Frankly, if Richards continues his campaign, it will divide Rochester's Democrats even further. It also means that Richards will depend heavily on Independents and Republicans to win re-election...and the Republicans ran a surreptitious "Republicans for Johnson" campaign during the "special election."
As for what happens in City Hall once Lovely is elected, she need look no further than Richards' predecessor, Bob Duffy, for what to do. He cleaned out City Hall entirely, and that included replacing Cedric Alexander with David Moore as police chief.
As for Lovely's connection to David Gantt, what about Richards' connection to Bob Duffy?
No, Richards has been rejected by the majority of voters in the Democratic Primary, something he has feared since 2010!
Richards was appointed deputy mayor by Bob Duffy thirty seconds after re-registering as a Democrat, the sole purpose of which was for Richards to succeed Duffy on Rochester's mayoral throne.
Richards then demanded a "special election" to avoid a Democratic primary. There were several prominent Democrats in Rochester with that lean and hungry look, eying the mayoral throne. The "special election" nipped their ambitions in the bud, but Richards won with less than 50% of the popular vote.
In January 2013, Duffy tried to warn Lovely away from running for mayor, once again to avoid a primary election that would show Richards was just not all that popular with Rochester's Democrats.
This is exactly what happened when Lovely refused to back down.
Despite running her campaign on a shoestring, Lovely's people did get out the vote and soundly trounced Richards in the Primary Election this week. Richards' people were either lulled into a false sense of security by the two Siena Polls or they really lacked conviction in Richards as mayor to bother to come out to the polls in full force, which would have settled this argument once and for all.
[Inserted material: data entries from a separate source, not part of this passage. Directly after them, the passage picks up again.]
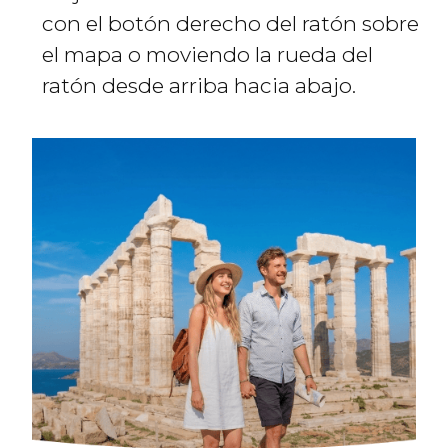
con el botón derecho del ratón sobre
el mapa o moviendo la rueda del
ratón desde arriba hacia abajo.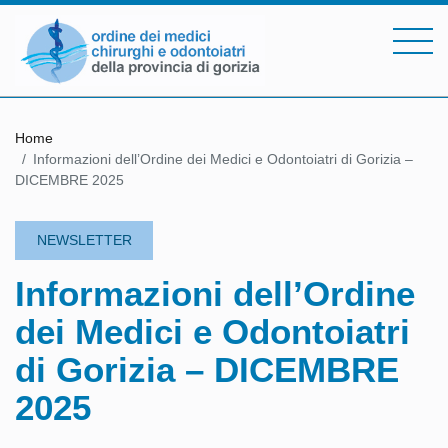
Home
Informazioni dell’Ordine dei Medici e Odontoiatri di Gorizia –
DICEMBRE 2025
NEWSLETTER
Informazioni dell’Ordine
dei Medici e Odontoiatri
di Gorizia – DICEMBRE
2025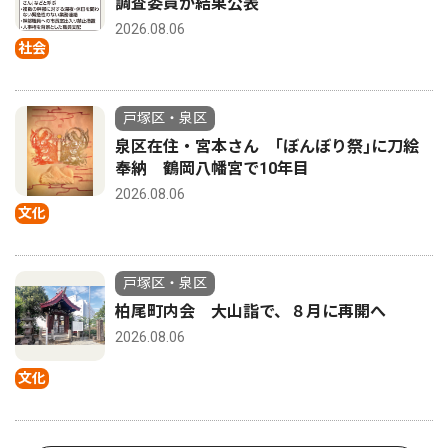
調査委員が結果公表
2026.08.06
社会
戸塚区・泉区
泉区在住・宮本さん ｢ぼんぼり祭｣に刀絵
奉納 鶴岡八幡宮で10年目
2026.08.06
文化
戸塚区・泉区
柏尾町内会 大山詣で、８月に再開へ
2026.08.06
文化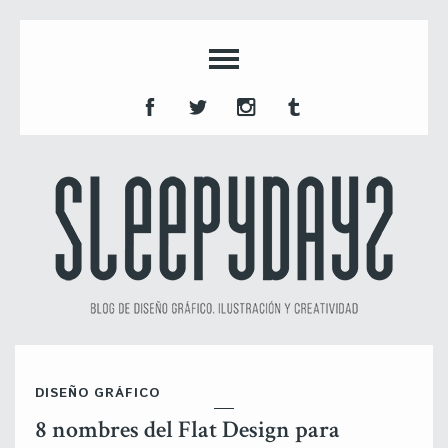
DISEÑO GRÁFICO
8 nombres del Flat Design para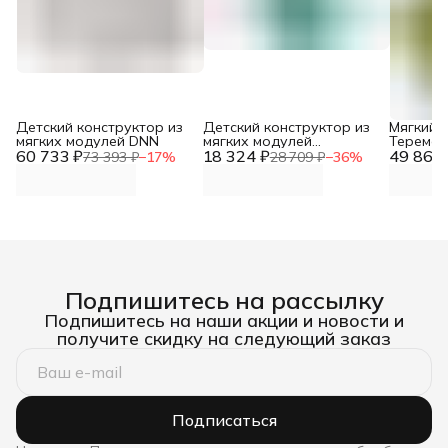
Детский конструктор из
Детский конструктор из
Мягкий 
мягких модулей DNN
мягких модулей
Теремок
60 733 ₽
18 324 ₽
Строитель (20
49 867 
73 393 ₽
−
17
%
28 709 ₽
−
36
%
предметов) DNN
Подпишитесь на рассылку
Подпишитесь на наши акции и новости и
получите скидку на следующий заказ
Подписаться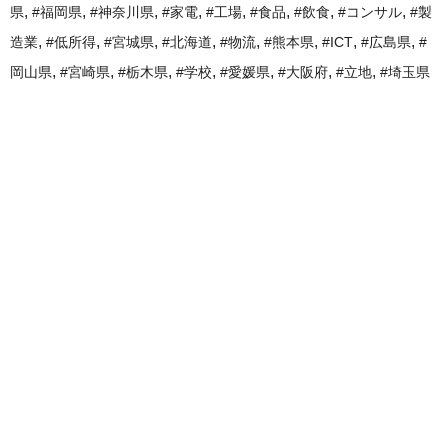
,
,
,
,
,
,
,
,
県
#福岡県
#神奈川県
#家電
#工場
#食品
#飲食
#コンサル
#製
,
,
,
,
,
,
,
,
造業
#低所得
#宮城県
#北海道
#物流
#熊本県
#ICT
#広島県
#
,
,
,
,
,
,
,
岡山県
#宮崎県
#栃木県
#学校
#愛媛県
#大阪府
#立地
#埼玉県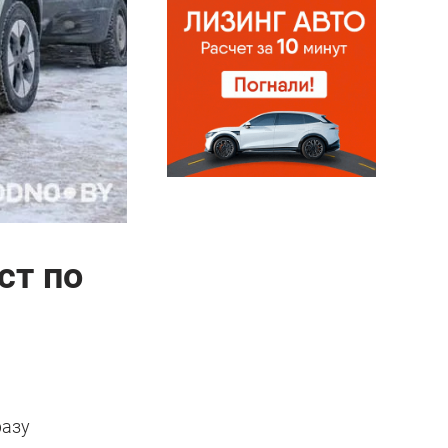
ст по
разу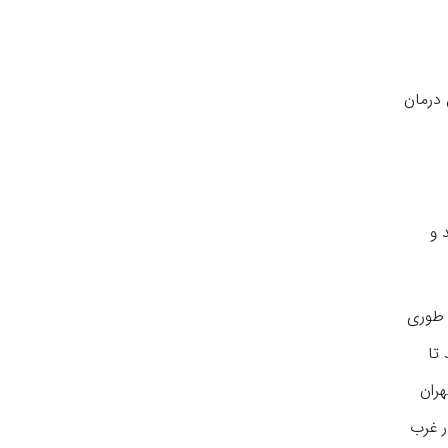
 درمان
 و
 طوری
تا
ران
ر غرب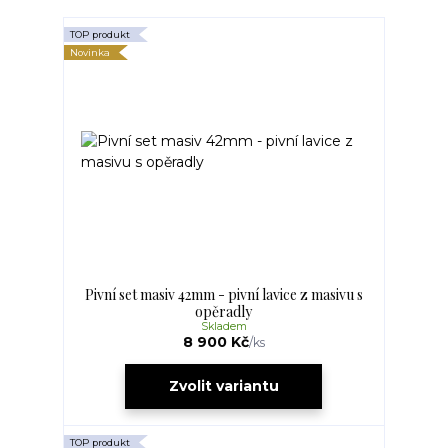
TOP produkt
Novinka
Pivní set masiv 42mm - pivní lavice z masivu s
opěradly
Skladem
8 900 Kč
/
ks
Zvolit variantu
TOP produkt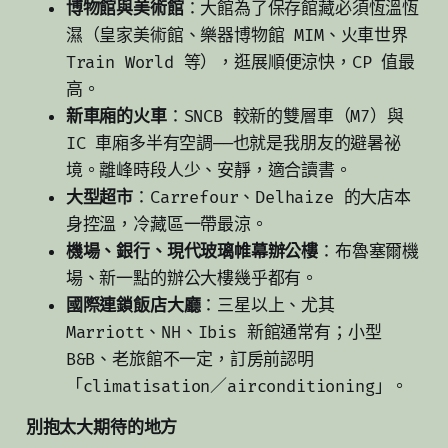
博物館與美術館
：大館為了保存館藏必須恆溫恆
濕（皇家美術館、樂器博物館 MIM、火車世界
Train World 等），逛展順便涼快，CP 值最
高。
新車廂的火車
：SNCB 較新的雙層車（M7）與
IC 車廂多半有空調——也就是我朋友的避暑祕
境。離峰時段人少、安靜，適合讀書。
大型超市
：Carrefour、Delhaize 的大店本
身控溫，冷藏區一帶最涼。
機場、銀行、現代玻璃帷幕辦公樓
：布魯塞爾機
場、新一點的辦公大樓幾乎都有。
國際連鎖飯店大廳
：三星以上、尤其
Marriott、NH、Ibis 新館通常有；小型
B&B、老旅館不一定，訂房前認明
「climatisation／airconditioning」。
別抱太大期待的地方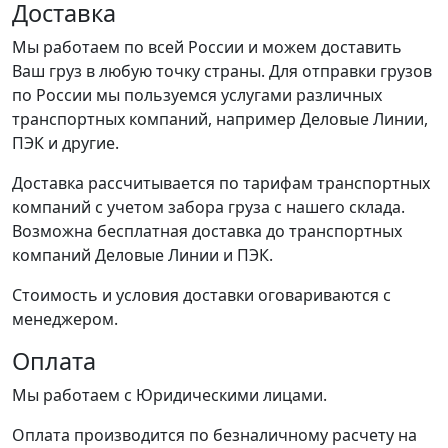
Доставка
Мы работаем по всей России и можем доставить
Ваш груз в любую точку страны. Для отправки грузов
по России мы пользуемся услугами различных
транспортных компаний, например Деловые Линии,
ПЭК и другие.
Доставка рассчитывается по тарифам транспортных
компаний с учетом забора груза с нашего склада.
Возможна бесплатная доставка до транспортных
компаний Деловые Линии и ПЭК.
Стоимость и условия доставки оговариваются с
менеджером.
Оплата
Мы работаем с Юридическими лицами.
Оплата производится по безналичному расчету на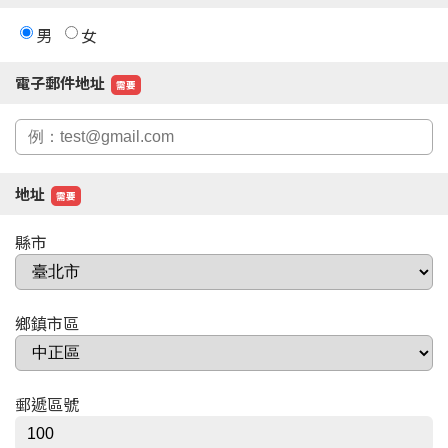
男
女
電子郵件地址
需要
地址
需要
縣市
鄉鎮市區
郵遞區號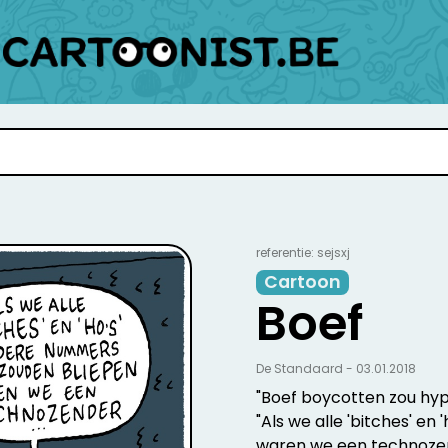
referentie: sejsxj
Cartoon
Boef
De Standaard - 03.01.2018
"Boef boycotten zou hypo
"Als we alle 'bitches' e
waren we een technozend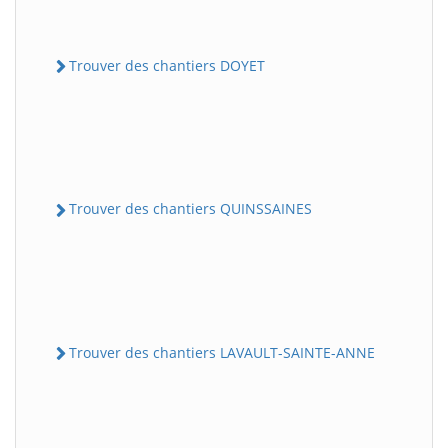
Trouver des chantiers DOYET
Trouver des chantiers QUINSSAINES
Trouver des chantiers LAVAULT-SAINTE-ANNE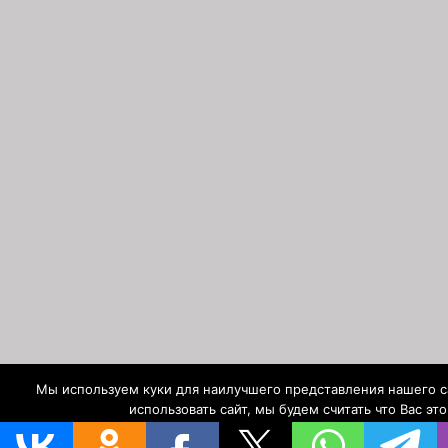
Мы используем куки для наилучшего представления нашего с
использовать сайт, мы будем считать что Вас это
Ok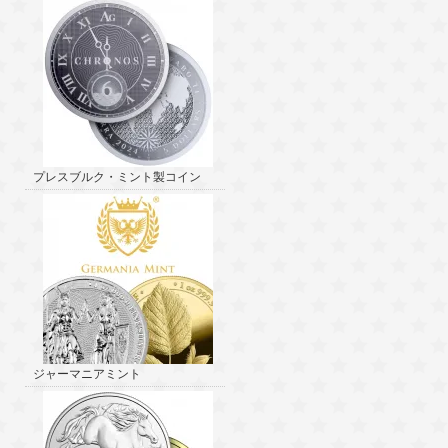
プレスブルク・ミント製コイン
ジャーマニアミント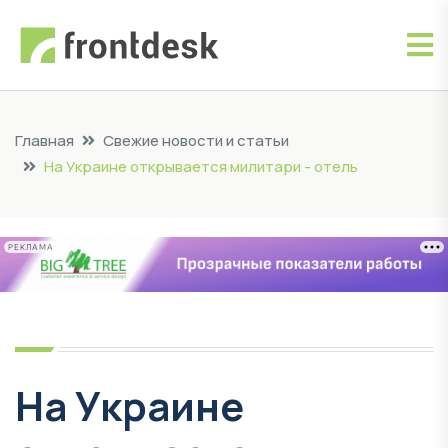
Главная
Свежие новости и статьи
На Украине открывается милитари - отель
РЕКЛАМА
На Украине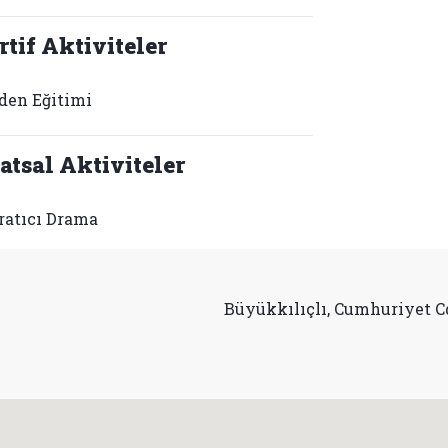
rtif Aktiviteler
den Eğitimi
atsal Aktiviteler
ratıcı Drama
Büyükkılıçlı, Cumhuriyet Cd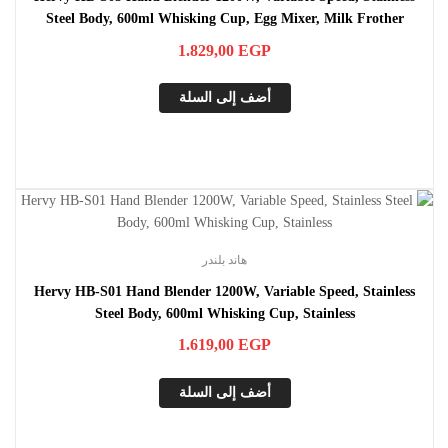
Steel Body, 600ml Whisking Cup, Egg Mixer, Milk Frother
Whisk, Stainless
1.829,00
EGP
أضف إلى السلة
هاند بلندر
Hervy HB-S01 Hand Blender 1200W, Variable Speed, Stainless
Steel Body, 600ml Whisking Cup, Stainless
1.619,00
EGP
أضف إلى السلة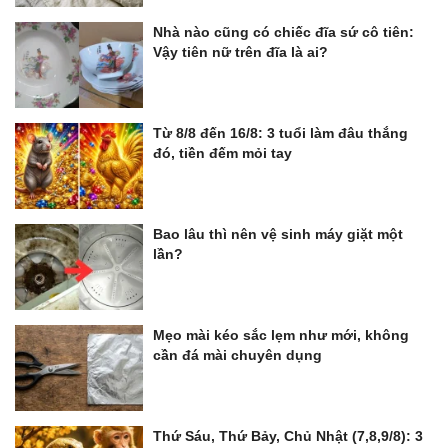
Nhà nào cũng có chiếc đĩa sứ cô tiên:
Vậy tiên nữ trên đĩa là ai?
Từ 8/8 đến 16/8: 3 tuổi làm đâu thắng
đó, tiền đếm mỏi tay
Bao lâu thì nên vệ sinh máy giặt một
lần?
Mẹo mài kéo sắc lẹm như mới, không
cần đá mài chuyên dụng
Thứ Sáu, Thứ Bảy, Chủ Nhật (7,8,9/8): 3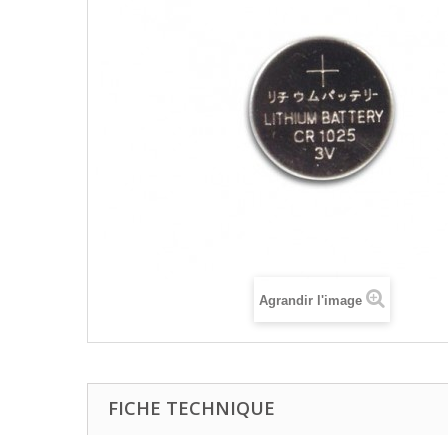
Agrandir l'image
FICHE TECHNIQUE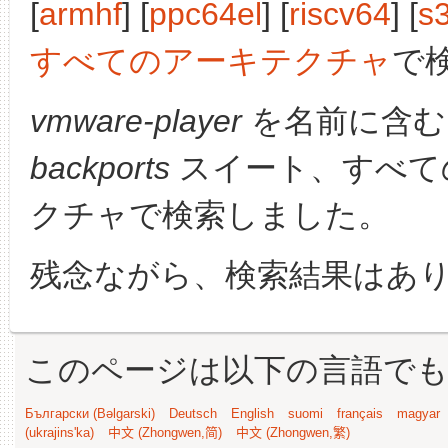
[
armhf
] [
ppc64el
] [
riscv64
] [
s
すべてのアーキテクチャ
で
vmware-player
を名前に含む
backports
スイート、すべて
クチャで検索しました。
残念ながら、検索結果はあ
このページは以下の言語で
Български (Bəlgarski)
Deutsch
English
suomi
français
magyar
(ukrajins'ka)
中文 (Zhongwen,简)
中文 (Zhongwen,繁)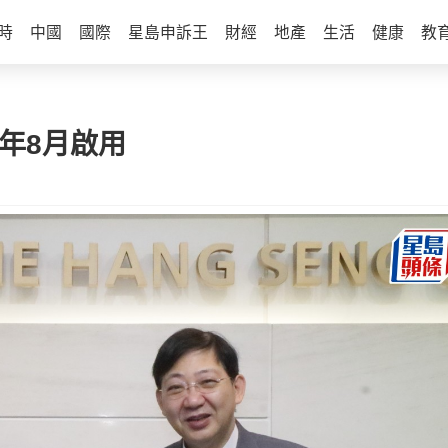
時
中國
國際
星島申訴王
財經
地產
生活
健康
教
年8月啟用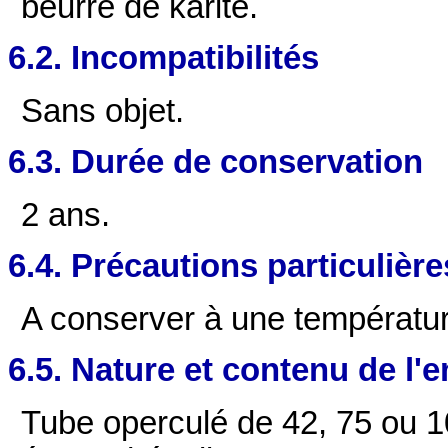
beurre de karité
.
6.2. Incompatibilités
Sans objet.
6.3. Durée de conservation
2 ans.
6.4. Précautions particulièr
A conserver à une températu
6.5. Nature et contenu de l'
Tube operculé de 42, 75 ou 10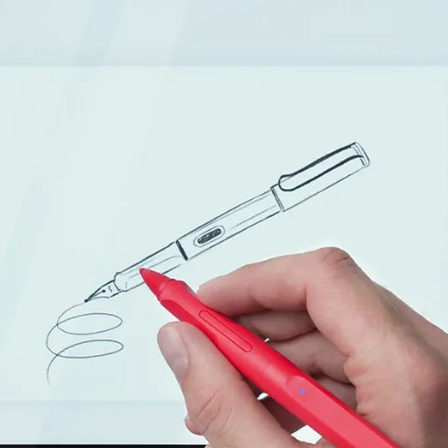
ues proposées par Lamy.
ues proposées par Lamy.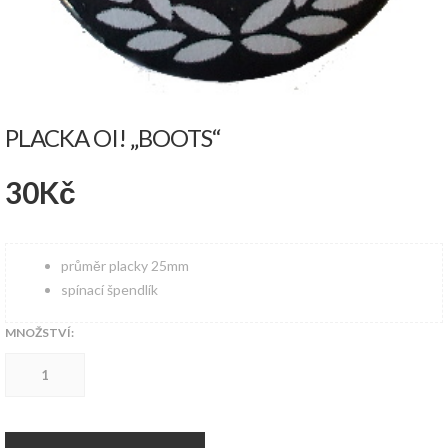
PLACKA OI! „BOOTS“
30
Kč
průměr placky 25mm
spínací špendlík
MNOŽSTVÍ:
Placka
Oi!
"Boots"
množství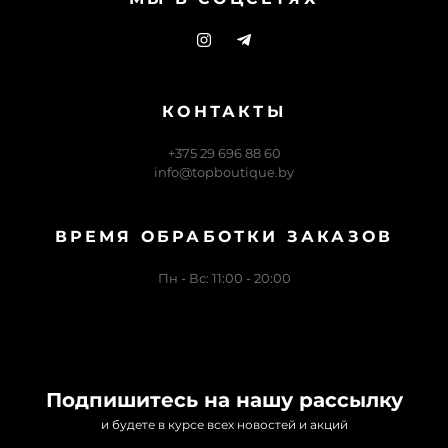
КОНТАКТЫ
+375 29 696 88 60
info@topboutique.by
ВРЕМЯ ОБРАБОТКИ ЗАКАЗОВ
Пн - Вс: 11:00 - 20:00
Подпишитесь на нашу рассылку
и будете в курсе всех новостей и акций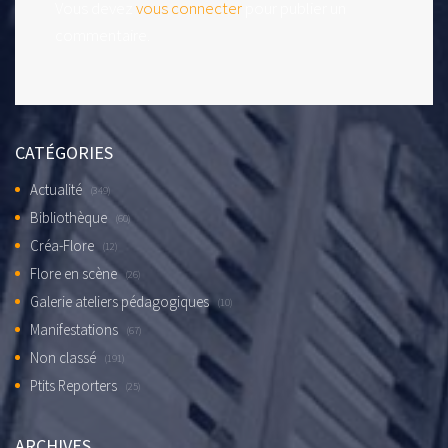
Vous devez
vous connecter
pour publier un
commentaire.
CATÉGORIES
Actualité
(349)
Bibliothèque
(60)
Créa-Flore
(12)
Flore en scène
(26)
Galerie ateliers pédagogiques
(10)
Manifestations
(67)
Non classé
(191)
Ptits Reporters
(25)
ARCHIVES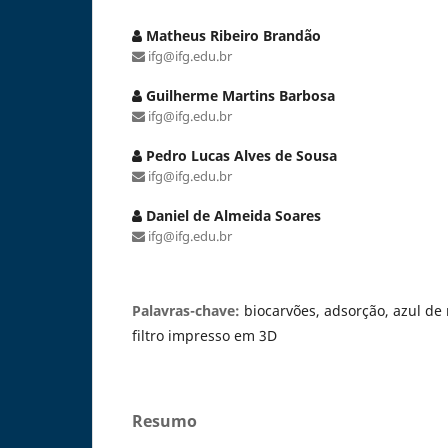
Matheus Ribeiro Brandão
ifg@ifg.edu.br
Guilherme Martins Barbosa
ifg@ifg.edu.br
Pedro Lucas Alves de Sousa
ifg@ifg.edu.br
Daniel de Almeida Soares
ifg@ifg.edu.br
Palavras-chave:
biocarvões, adsorção, azul de 
filtro impresso em 3D
Resumo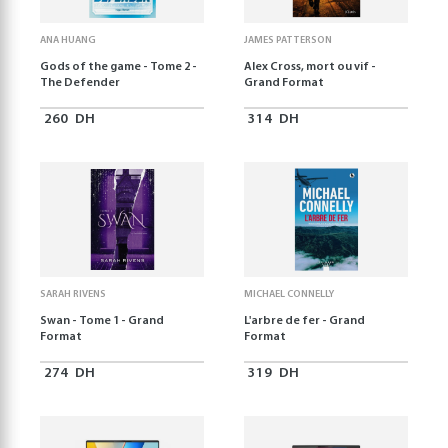
ANA HUANG
JAMES PATTERSON
Gods of the game - Tome 2 -
Alex Cross, mort ou vif -
The Defender
Grand Format
260
DH
314
DH
SARAH RIVENS
MICHAEL CONNELLY
Swan - Tome 1 - Grand
L'arbre de fer - Grand
Format
Format
274
DH
319
DH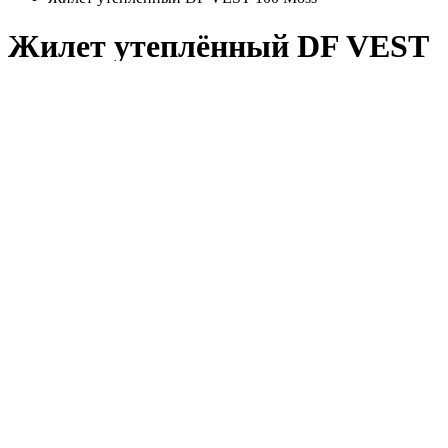
Жилет утеплённый DF VEST
100 Moss
рассрочка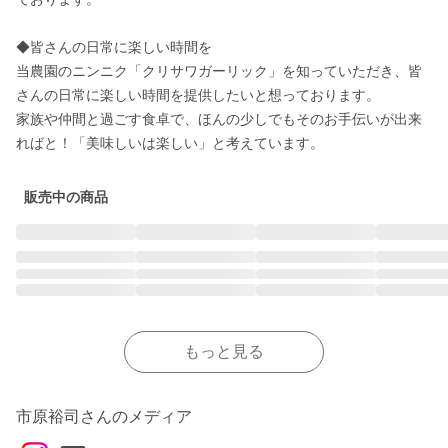
◆皆さんの日常に楽しい時間を

当農園のニンニク「クリサワガーリック」を知っていただき、皆
さんの日常に楽しい時間を提供したいと想っております。 

家族や仲間と過ごす食卓で、ほんの少しでもそのお手伝いが出来
ればと！「美味しいは楽しい」と考えています。
販売中の商品
もっと見る
市原裕司さんのメディア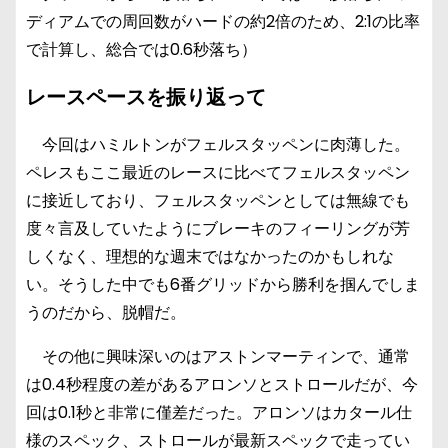
ディアムでの周回数がハードの約2倍のため、2:1の比率
で計算し、総合では0.6秒落ち）
レースペースを振り返って
今回はハミルトンがフェルスタッペンに肉薄した。
ペレスもここ最近のレースに比べてフェルスタッペン
に接近しており、フェルスタッペンとしては無線でも
度々言及していたようにブレーキのフィーリングが芳
しくなく、理想的な週末ではなかったのかもしれな
い。そうした中でも6番グリッドから勝利を掴んでしま
うのだから、脱帽だ。
その他に興味深いのはアストンマーティンで、通常
は0.4秒程度の差があるアロンソとストロールだが、今
回は0.1秒と非常に僅差だった。アロンソはカタール仕
様のスペック、ストロールが最新スペックで走ってい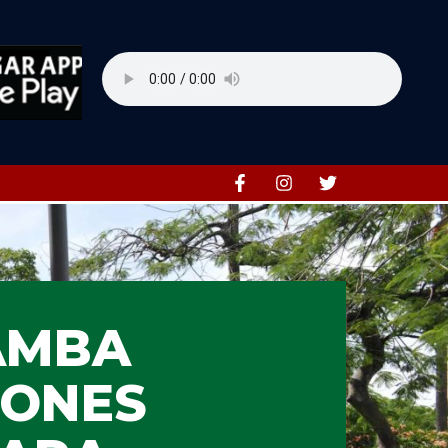
AMBA
IONES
Instead, Richards is mulling over the option of continuing his campaign, to try and get a second bite at the apple.
Richards ought to know when to quit, because his continuing to campaign in the face of his defeat at the Democratic Primary will simply mean that he never took his conversion to the Democratic Party seriously. It was simply a case of political expedience, and his continued presence in this campaign will split the Democratic Party in Rochester.